When you copy the entries, omit the images and keep every word as it is.
══ Data records ══
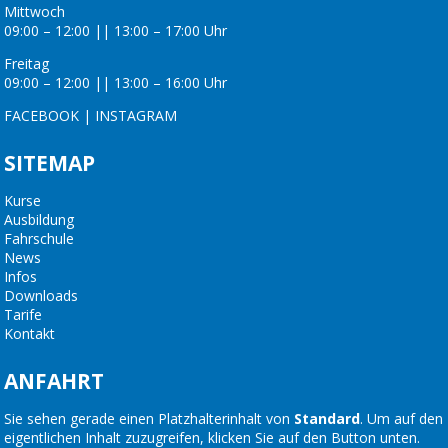
Mittwoch
09:00 – 12:00 || 13:00 – 17:00 Uhr
Freitag
09:00 – 12:00 || 13:00 – 16:00 Uhr
FACEBOOK
|
INSTAGRAM
SITEMAP
Kurse
Ausbildung
Fahrschule
News
Infos
Downloads
Tarife
Kontakt
ANFAHRT
Sie sehen gerade einen Platzhalterinhalt von
Standard
. Um auf den
eigentlichen Inhalt zuzugreifen, klicken Sie auf den Button unten.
═══
### Solution
Mittwoch
09:00 – 12:00 || 13:00 – 17:00 Uhr
Freitag
09:00 – 12:00 || 13:00 – 16:00 Uhr
FACEBOOK
|
INSTAGRAM
SITEMAP
Kurse
Ausbildung
Fahrschule
News
Infos
Downloads
Tarife
Kontakt
ANFAHRT
Sie sehen gerade einen Platzhalterinhalt von
Standard
. Um auf den
eigentlichen Inhalt zuzugreifen, klicken Sie auf den Button unten.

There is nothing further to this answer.